It's hardly surprising, given Hillary's background in one of the highest profile law firms in the country – now renamed Rose Law Firm – representing Wal-Mart, Tyson Foods and the like. Obama, on the other hand, not only was a community organizer himself, but apparently as a bright young lawyer he turned down offers from more prestigious firms than Miner's to specialize in civil rights and social advocacy law, representing ACORN and the League of Women Voters and others (trouncing the Illinois governor and winning a 'Motor Voter' law), fighting red-lining (Citibank), and supporting whistleblowers and such. I claim it doesn't really matter if Clinton 'comes from money' and Obama doesn't, for example. Sen. Inouye (D-Hawaii), a Clinton supporter, who noted earlier this month that Obama attended an elite elementary school in an attempt to influence his state’s primary (Obama attended on a scholarship, while being raised by his single mom and grandmother) is beside the point, as is Rev. Wright's insight that Hillary Clinton is not black. What does matter is what, and what interests, the candidates represent. And on this score, their histories are telling.

McCain of course has an atrocious track record, no matter what Herr Limbaugh and Frau Coulter say. Maybe that's why Henry Kissinger is working for his campaign, not to mention a gaggle of war criminals and other miscreants including Lawrence Eagleburger, Alexander Haig, George Schultz and Colin Powell. It's a group that shares a lot, including – in a just world – a seat in the dock at the Hague. But the world is not that just. Hillary has of course Bill, as well as their former partner in state terror Madeleine Albright, as well as Richard Holbrooke (ugh!) and Bush Jr's "surge" plan co-author John Keane. Obama has the evil Zbigniew Brzezinski in his corner, but fewer big-name sociopaths as far as I can tell. Obama is, however, favored by others in the nefarious Council on Foreign Relations, as a recent Z article points out, because he is supposed to have the best grasp of the "historical moment", a sort of Machiavellian term as I understand it that is not at all a good sign. Of course other CFR spindoctors support Hillary or McCain (e.g. all those I mentioned above). Not the candidate with the most CFR votes wins, but the three with the strongest CFR cheerleading are in fact now the only contenders left.

The Z article is actually refreshing in that it talks about the way in which ruling class interests, altho they don't strictly speaking choose the next prez, do narrow the field to the point that any candidate still standing when the music stops will serve their minority needs well enough. One way they do this is, not surprisingly, money. What may be surprising, tho, at least to many good liberals, is the particulars. Over 80 percent of all presidential campaign donations as of fall '07 went to six candidates: Clinton, Obama, Romney, Giuliani, McCain and Edwards (in that order). Almost 70 percent were over $1000 (i.e. not from you or me or probably anybody we know). The author goes into great detail, and it's fascinating, breaking out groups of big donors. "Big Capital" (finance, real estate, insurance) favors Clinton, then Giuliani, Romney and Obama. The big law firms favor Clinton, Edwards then Obama. Etc. Again, it's not that the one with the most 'high class' donations wins, but the proverbial 'playing field' is thereby tilted (and, as the author emphasizes, many potential candidates are eliminated).

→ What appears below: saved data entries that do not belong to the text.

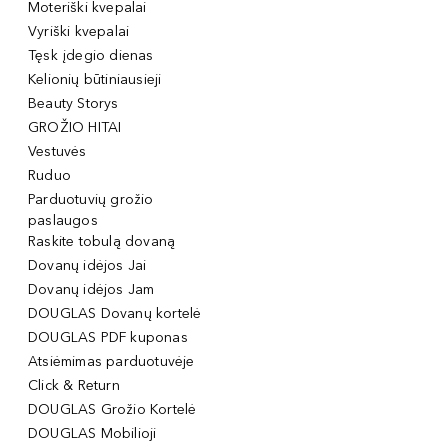
Moteriški kvepalai
Vyriški kvepalai
Tęsk įdegio dienas
Kelionių būtiniausieji
Beauty Storys
GROŽIO HITAI
Vestuvės
Ruduo
Parduotuvių grožio
paslaugos
Raskite tobulą dovaną
Dovanų idėjos Jai
Dovanų idėjos Jam
DOUGLAS Dovanų kortelė
DOUGLAS PDF kuponas
Atsiėmimas parduotuvėje
Click & Return
DOUGLAS Grožio Kortelė
DOUGLAS Mobilioji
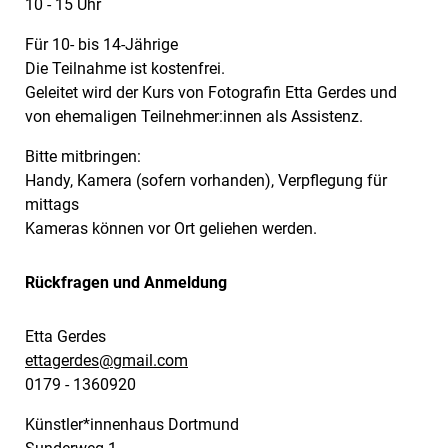
10 - 15 Uhr
Für 10- bis 14-Jährige
Die Teilnahme ist kostenfrei.
Geleitet wird der Kurs von Fotografin Etta Gerdes und
von ehemaligen Teilnehmer:innen als Assistenz.
Bitte mitbringen:
Handy, Kamera (sofern vorhanden), Verpflegung für
mittags
Kameras können vor Ort geliehen werden.
Rückfragen und Anmeldung
Etta Gerdes
ettagerdes@
gmail.com
0179 - 1360920
Künstler*innenhaus Dortmund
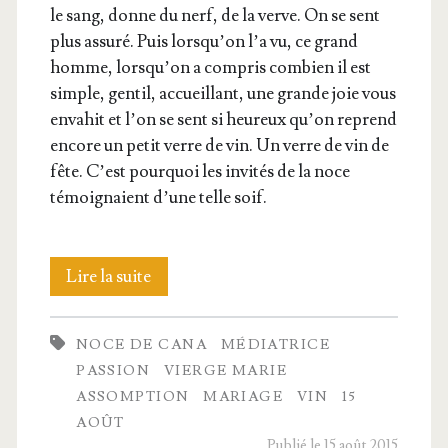
le sang, donne du nerf, de la verve. On se sent
plus assu­ré. Puis lors­qu’on l’a vu, ce grand
homme, lors­qu’on a com­pris com­bien il est
simple, gen­til, accueillant, une grande joie vous
enva­hit et l’on se sent si heu­reux qu’on reprend
encore un petit verre de vin. Un verre de vin de
fête. C’est pour­quoi les invi­tés de la noce
témoi­gnaient d’une telle soif.
La
Lire la suite
Vierge
NOCE DE CANA
MÉDIATRICE
Marie,
PASSION
VIERGE MARIE
de
ASSOMPTION
MARIAGE
VIN
15
AOÛT
la
Publié le 15 août 2015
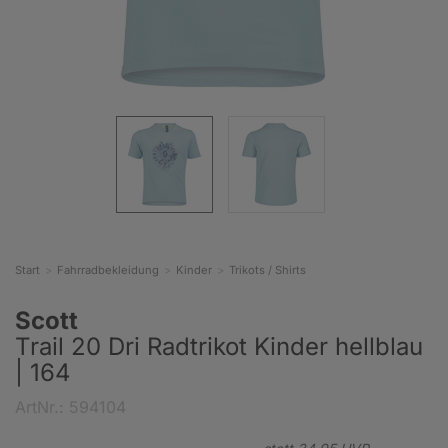
Start
Fahrradbekleidung
Kinder
Trikots / Shirts
Scott
Trail 20 Dri Radtrikot Kinder hellblau
| 164
ArtNr.: 594104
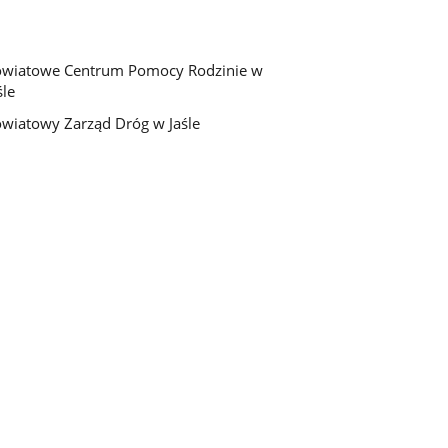
wiatowe Centrum Pomocy Rodzinie w
śle
wiatowy Zarząd Dróg w Jaśle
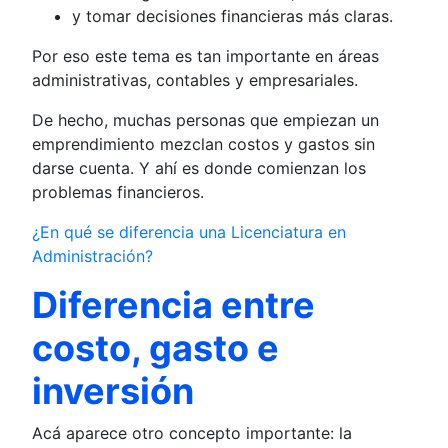
y tomar decisiones financieras más claras.
Por eso este tema es tan importante en áreas
administrativas, contables y empresariales.
De hecho, muchas personas que empiezan un
emprendimiento mezclan costos y gastos sin
darse cuenta. Y ahí es donde comienzan los
problemas financieros.
¿En qué se diferencia una Licenciatura en
Administración?
Diferencia entre
costo, gasto e
inversión
Acá aparece otro concepto importante: la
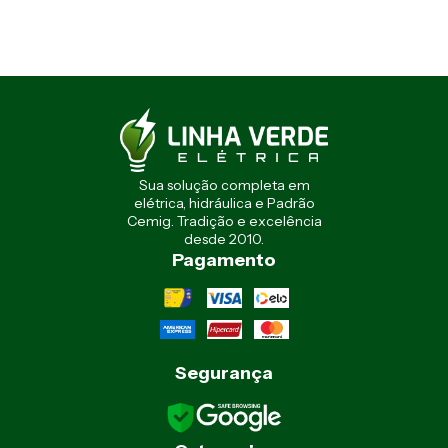
Sua solução completa em
elétrica, hidráulica e Padrão
Cemig. Tradição e excelência
desde 2010.
Pagamento
Segurança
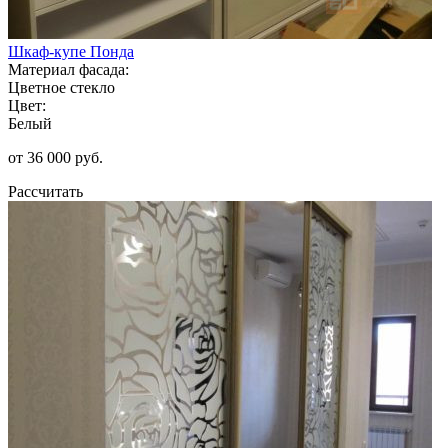
Шкаф-купе Понда
Материал фасада:
Цветное стекло
Цвет:
Белый
от 36 000 руб.
Рассчитать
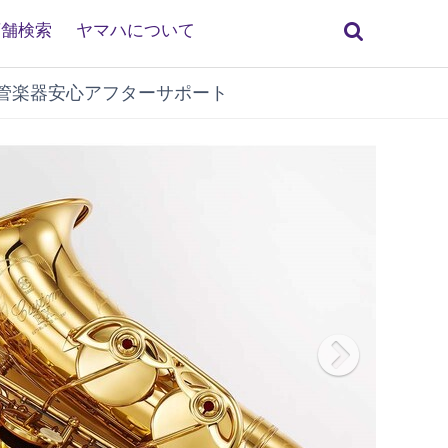
検
店舗検索
ヤマハについて
索
管楽器安心アフターサポート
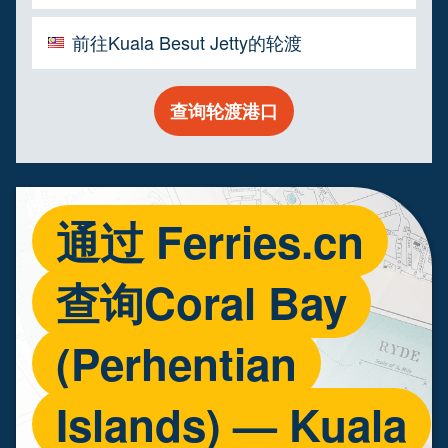
前往Kuala Besut Jetty的轮渡
查询轮渡港口
通过 Ferries.cn
查询Coral Bay
(Perhentian
Islands) — Kuala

So are they all the same? Not if you're one of the working class millions. None of them are great, but I'd argue that, overall, tho I'm not happy about our choices and want to emphasize that above all we must not confuse simple voting with democracy – we have to organize and fight for the rights of ordinary people if we are to have any hope of even modest gains – but voting is an opportunity to at least sway government policy this way or that. It's not the only one, or even the most effective (at least not on the national level, for sure), but we skip it to our cost.

The Greens won't win. But of course owing to the anti-democratic structure of our electoral system, in most states a Green vote is a good protest and that's it. (My
mother called me in 2000 to ask if I thought she could vote for Nader. My response: You're in Mississippi, you vote for whoever you want and don't let anybody bug you. Mississippi is going for Bush.) If you live in one of those swing states, however, anything but a Democratic vote is dangerous brinksmanship.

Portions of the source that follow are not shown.